Number of Occurrences of Amino Acid Coding Mutations in the Librariesa

position	7	6	5	4	2	total	expect
A (Ala)	9	3	8	12	5	37	49
C (Cys)	4	2	4	8	5	23	25
D (Asp)	5	3	8	11	5	32	25
E (Glu)	4	3	11	7	1	26	25
F (Phe)	2	2	7	8	1	20	25
G (Gly)	14	6	8	19	7	54	49
H (His)	6	2	9	16	4	37	25
I (Ile)	7	4	5	8	5	29	25
K (Lys)	7	5	11	12	2	37	25
L (Leu)	3	7	7	19	23	59	74
M (Met)	4	0	5	6	4	19	25
N (Asn)	10	4	11	7	3	35	25
P (Pro)	5	4	12	14	10	45	49
Q (Gln)	5	3	6	13	6	33	25
R (Arg)	10	6	26	17	3	62	74
S (Ser)	11	4	12	25	13	65	74
T (Thr)	9	3	15	14	10	51	49
V (Val)	5	3	9	20	7	44	49
W (Trp)	6	0	4	7	8	25	25
Y (Tyr)	8	5	3	9	5	30	25
total	134	69	181	252	127	763

Only full-length TruE2 mutants are considered in this analysis. Saturation was achieved for each amino acid at each site, with the exceptions of Met and Trp in position 6. Expect indicates the total number of times that the amino acid may be expected to occur in an NNK library with 763 mutants; observed values meet expectations for a library of this complexity, indicating no undue bias in the library preparation and analysis.

Figure 4

Observed (x-axis) versus expected (y-axis) occurrence of each amino acid in the libraries, using the data shown in Table 1. Orange, hydrophobic; yellow, hydrophilic; light blue, aromatic; green, acidic; purple, Gly/Met/Pro/Cys; black, basic. Only full-length TruE2 mutants are considered in this analysis.
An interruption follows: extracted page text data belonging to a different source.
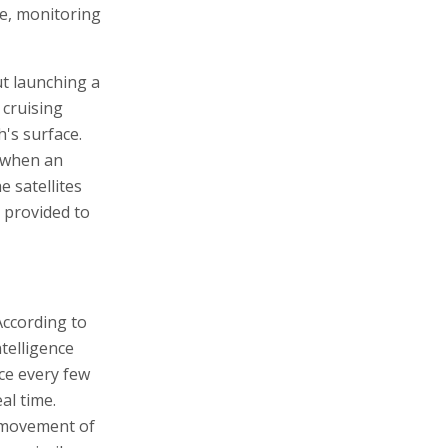
re, monitoring
ut launching a
 cruising
h's surface.
d when an
e satellites
s provided to
According to
telligence
nce every few
al time.
e movement of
Saturation was achieved for each amino acid at each site, with the exceptions of Met and Trp in position 6. Expect indicates the total number of times that the amino acid may be expected to occur in an NNK library with 763 mutants; observed values meet expectations for a library of this complexity, indicating no undue bias in the library preparation and analysis.

Double Mutant Libraries

The core peptide sequence of trunkamide, TSIAPFC, was mutated in NNK libraries encoding XXIAPFC, TSIXPXC, and TSXXPFC. The first of these was aimed at determining the importance of the posttranslational modification prenylation, which requires the presence of Ser or Thr in positions 6 and 7. The other libraries aimed to mutagenize the remaining three positions in the library. We screened a total of 460 random double mutant clones, out of which 260 encoded full-length TruE derivatives and the remainder contained stop codons or frame-shifts. Out of these 260, 150 mutant TruE products (142 unique) were detected as abundant components of these extracts for a ∼58% success rate (Figure 5). All three libraries exhibited an approximately equal success rate. Since 1200 possible double mutants might be created by this library, if the success rate could be extrapolated, then 675 compounds should be produced in these libraries. Details of which amino acids are found in which positions are described in ensuing sections below. However, a few examples of interesting sequences will be described. While the native sequence is TSIAPFC, we found that sequences such as PLIAPFC, HLIAPFC, GEIAPFC, TSIQPNC, TSISPTC, TSIFPWC, TSAEPFC, TSHPPFC, TSKQPFC, and many other highly unnatural sequences were competent for modification by the tru pathway and were found in whole cell extracts. These many promising and diverse sequences are listed in Supporting Information Table S1, and their raw MS data is shown in Supporting Information Table S4. Further examples are also shown in Figures 2 and 5. Many sequences also failed to be processed, as shown in Supporting Information Table S2. Supporting Information Table S3 summarizes observed mutations per position and reveals that every amino acid was incorporated into every position in the library, with the exception of Met and Trp in position 6, which were not encoded in the library.

Figure 5

Examples of successfully produced double mutant derivatives. Larger spectra, as well as spectra for all produced compounds are provided in Supporting Information Table S4.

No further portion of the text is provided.